Dans un article intitulé «Le plan pour éradiquer le Hamas» publié le 15 octobre sur son site, le journaliste américain Seymour Hersh, citant des «sources internes israéliennes», a exposé l’enchaînement prévu par le commandement militaire de Tsahal, alors que l'offensive terrestre dans la bande de Gaza menace d'advenir à tout instant. Une opération en zone urbaine qui pourrait virer au désastre pour l'Etat hébreu.
Tsahal confronté à un manque d'expérience de combat
«Le problème majeur pour les planificateurs de guerre israéliens est leur réticence, malgré la mobilisation de plus de 300 000 réservistes, à s’engager dans une bataille de rue et au porte-à-porte avec le Hamas dans la ville de Gaza», résume ainsi le journaliste. Et celui-ci d'expliquer, citant un vétéran de Tsahal, que l'état-major «ne fait pas confiance à ses troupes terrestres» : non en raison d'un manque de volonté de se battre, mais d'«un désastreux manque d’expérience de combat». En effet, depuis plus d’une décennie, les soldats ont été cantonnés dans la protection de petites colonies de Cisjordanie.
Près de dix jours après l'attaque du Hamas et le début des bombardements de représailles israéliens, l'auteur regrette l'absence d'efforts pour «minimiser les victimes civiles» et fustige le «mépris israélien pour le bien-être des citoyens de Gaza», enjoints de quitter le nord de la bande sans garantie de franchir le passage de Rafah pour se réfugier en Egypte. Les sources du reporter indiquent néanmoins une étape cruciale pour la phase de bombardements qui devrait suivre. «L’aviation doit détruire les structures encore existantes dans la ville de Gaza et ailleurs dans le nord. La ville de Gaza ne sera plus», prophétise-t-il.
Tsahal larguera selon lui des «casseurs de bunker» (ou JDAM, pour Joint Direct Attack Munition), des bombes américaines de deux tonnes pouvant «pénétrer plus profondément avant d’exploser, jusqu’à 30 ou 50 mètres sous terre», anéantissant «tout dans un périmètre de 800 mètres». Toujours d’après Seymour Hersh, l'infanterie de Tsahal serait ensuite chargée de ratisser les décombres pour «traquer et tuer les combattants et employés du Hamas qui auraient survécu aux bombardements».
Le piège de la guérilla urbaine
«A l’état-major, tout le monde n’est pas d’avis que tout se passera bien après les attaques de JDAM, si celles-ci ont bien lieu», relate Seymour Hersh. Mal entraînés et évoluant dans un environnement où l’ennemi peut aisément se cacher, les soldats de Tsahal pourraient en effet accuser de lourdes pertes lors de l’offensive, toujours selon celui-ci. Le journaliste soupçonne d’ailleurs le Hamas d’avoir «anticipé parfaitement la réaction israélienne».
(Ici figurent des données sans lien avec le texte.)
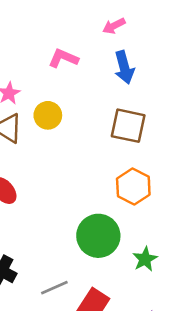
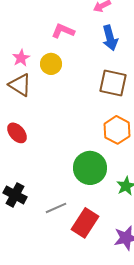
yellow circle: (48, 115) -> (51, 64), moved

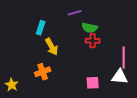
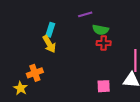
yellow arrow: (52, 47) -> (49, 44), moved
orange cross: (43, 72) -> (35, 73), moved

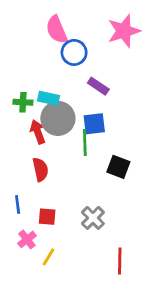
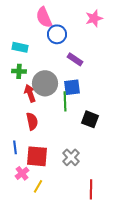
pink star: (124, 31) -> (94, 18), size x0.7
cyan rectangle: (48, 98) -> (20, 47), moved
red square: (47, 217) -> (37, 156), size x1.6

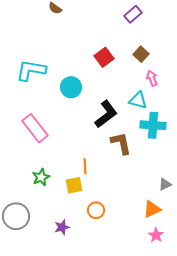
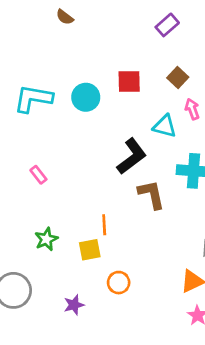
red square: (104, 57) -> (129, 81), turned 36
cyan circle: (71, 87) -> (86, 97), moved
cyan triangle: (138, 100) -> (165, 126), moved
pink rectangle: (35, 128) -> (38, 175), size x0.5

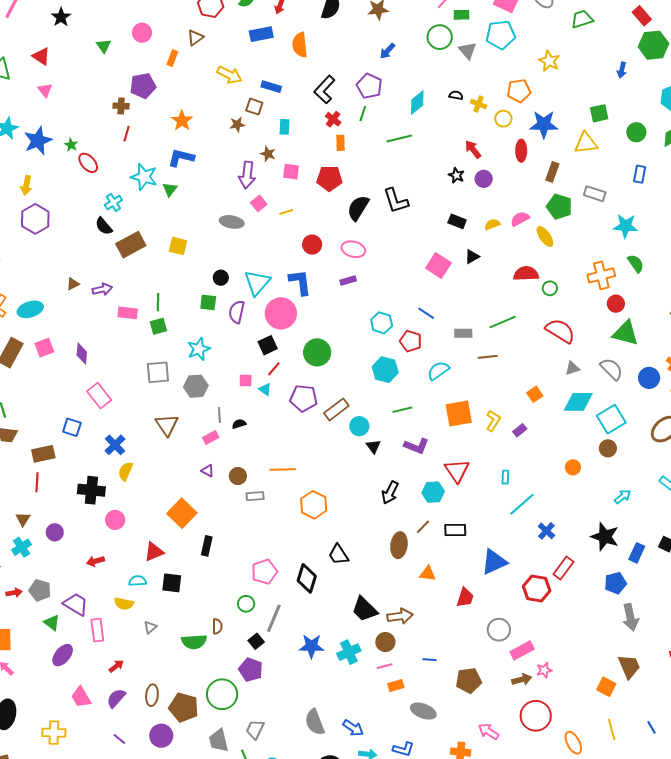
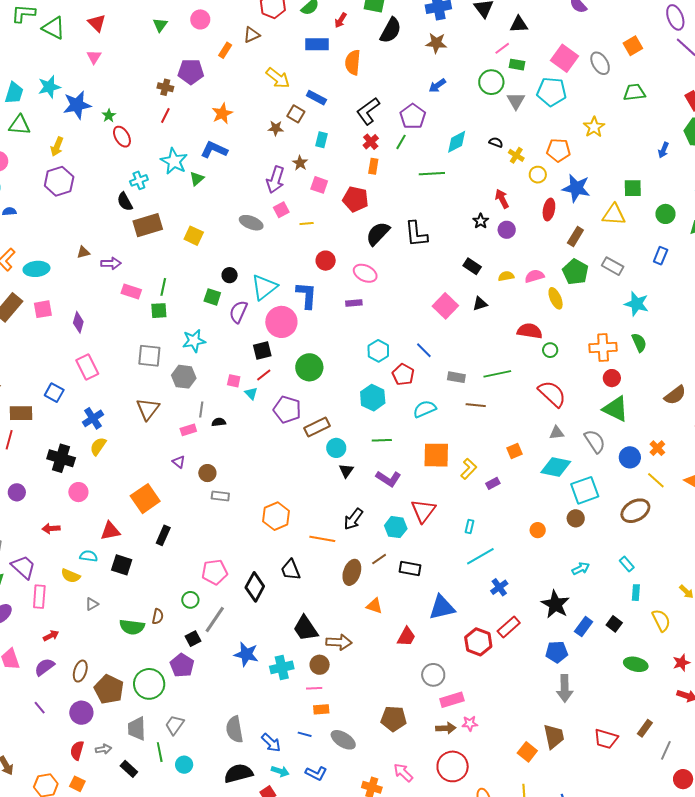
orange line: (283, 470) -> (322, 539), moved
blue line: (429, 660) -> (305, 734), moved

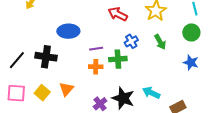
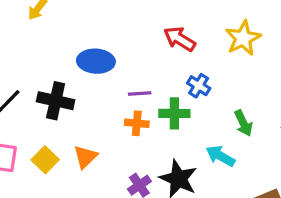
blue cross: (131, 41) -> (199, 86), turned -32
green arrow: (160, 42) -> (243, 123), moved
cyan arrow: (151, 93) -> (220, 156), moved

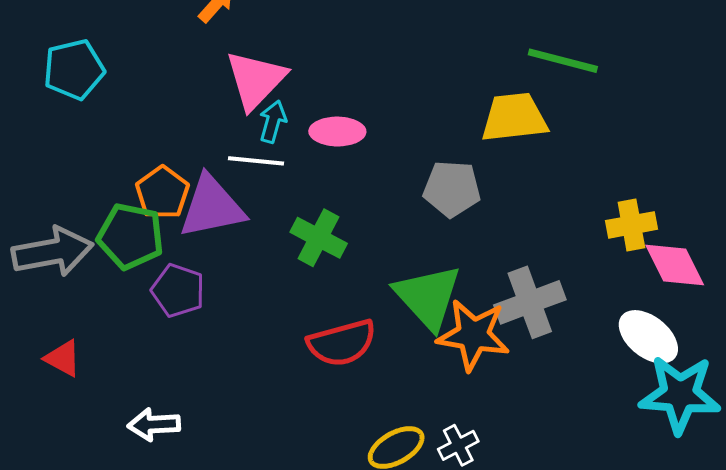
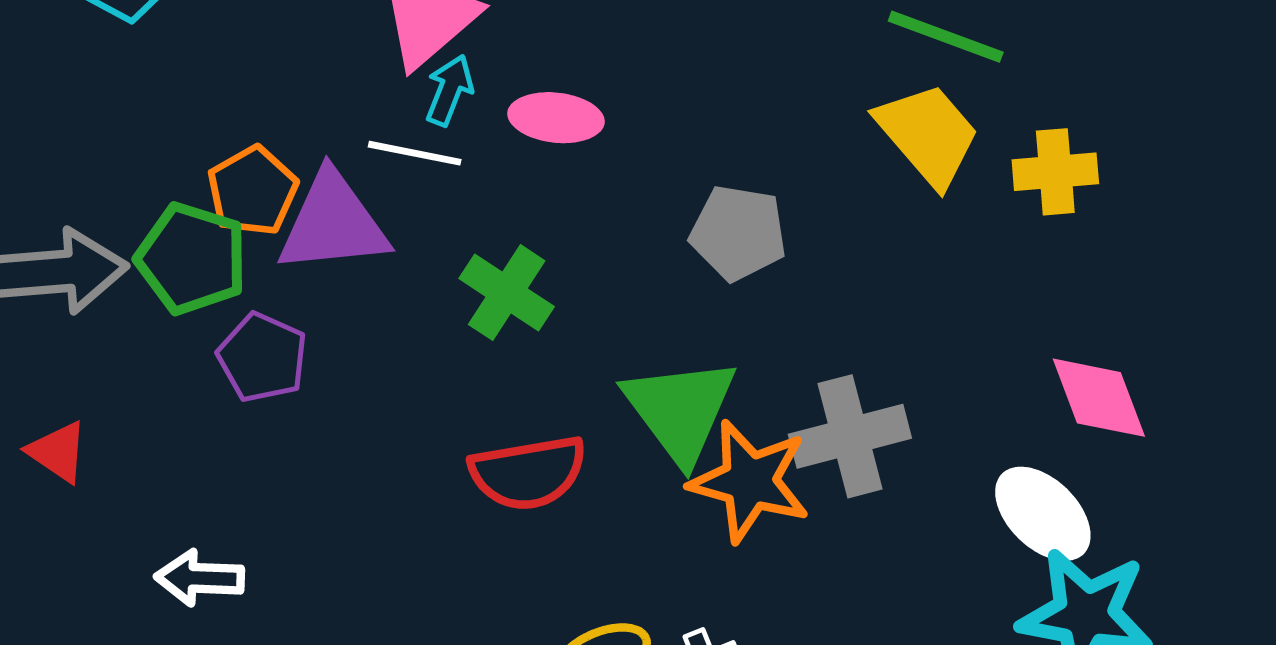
yellow trapezoid: (514, 118) -> (928, 134), moved, turned 50
yellow cross: (631, 225) -> (1055, 172), moved

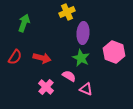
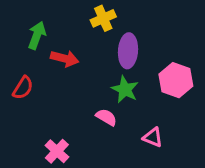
red arrow: (42, 58) -> (65, 59), moved
pink cross: (46, 87) -> (57, 151), moved
pink triangle: (86, 89) -> (153, 137), moved

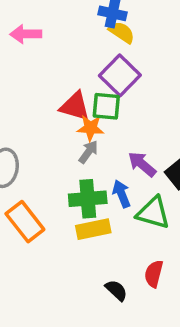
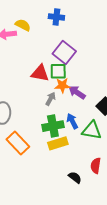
yellow semicircle: (122, 32) -> (23, 25), moved
orange star: (90, 128) -> (62, 86), moved
purple arrow: (142, 164) -> (77, 92), moved

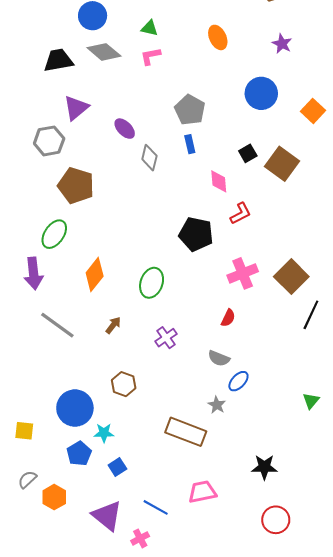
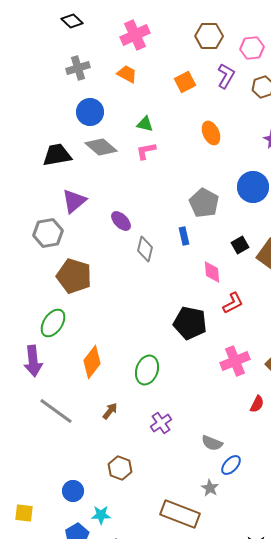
gray pentagon: (190, 110) -> (204, 203), moved
red semicircle: (228, 318) -> (257, 404), moved
blue circle: (75, 408) -> (73, 491), size x0.6

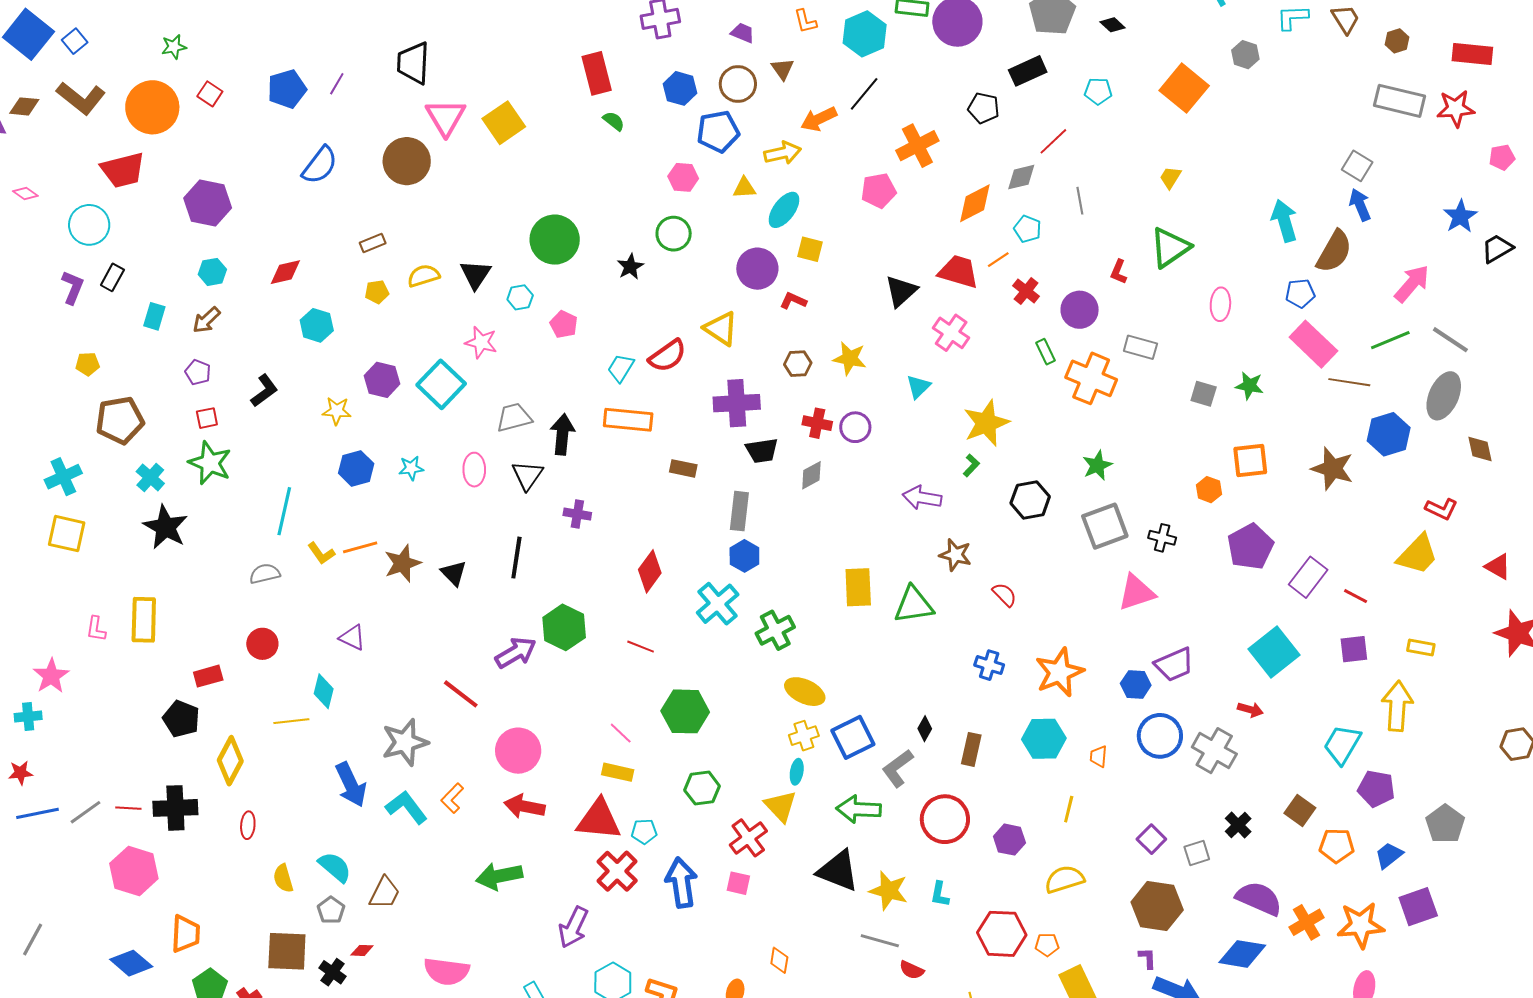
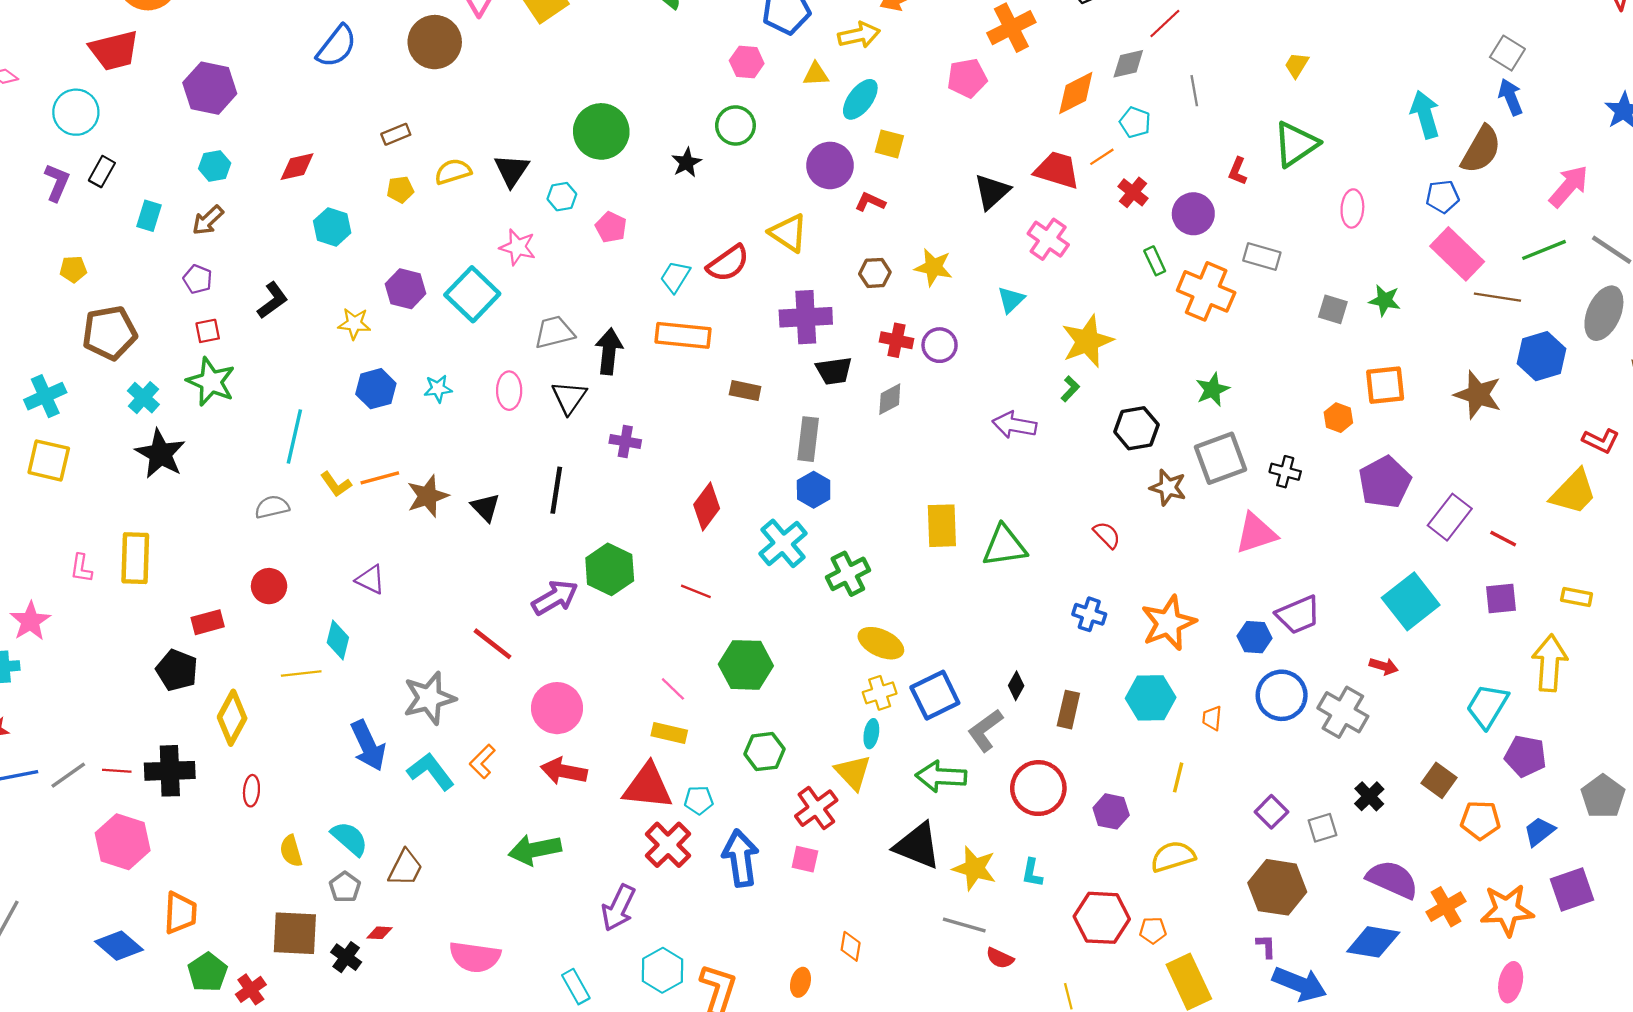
brown star: (955, 555) -> (1168, 487), moved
Selon un ancien officier européen du renseignement cité par Seymour Hersh, «une ville en ruines est toujours dangereuse». Il souligne que l’emploi d'armes aussi dévastatrices que les JDAMS serait «la réaction de dirigeants qui ont été submergés». «La guérilla urbaine est horrible», conclut le journaliste.
Tractations avec l'Egypte
L'opération israélienne dépend des âpres négociations engagées entre les acteurs régionaux pour tenter de sauver le million de déplacés palestiniens. L'Egypte, craignant à la fois l'afflux mais aussi la venue du Hamas sur son sol, refuse toujours d'ouvrir le poste-frontière de Rafah.
Selon Seymour Hersh, qui cite d'autres sources israéliennes, «Israël aurait tenté de convaincre le Qatar, soutien financier du Hamas depuis longtemps, d’apporter sa contribution financière afin de financer un village de tentes capable d’accueillir le million de réfugiés attendant de l’autre côté de la frontière». Les Etats-Unis, toujours selon le journaliste, pourraient utiliser dans leurs négociations un scandale de corruption ayant impliqué récemment le sénateur démocrate du New Jersey Robert Menendez et sa femme, mêlant de hauts responsables égyptiens.
Le journaliste Seymour Hersh, prix Pulitzer en 1970 pour avoir révélé le massacre de My Laï, qui a vu une unité américaine tuer entre 350 et 500 civils durant la guerre du Vietnam, est un habitué des révélations allant à l’encontre du politiquement correct en Occident. Début février, il avait mis en ligne un article accusant de hauts responsables américains d’être derrière la destruction des gazoducs Nord Stream 1 et 2 quelques mois plus tôt.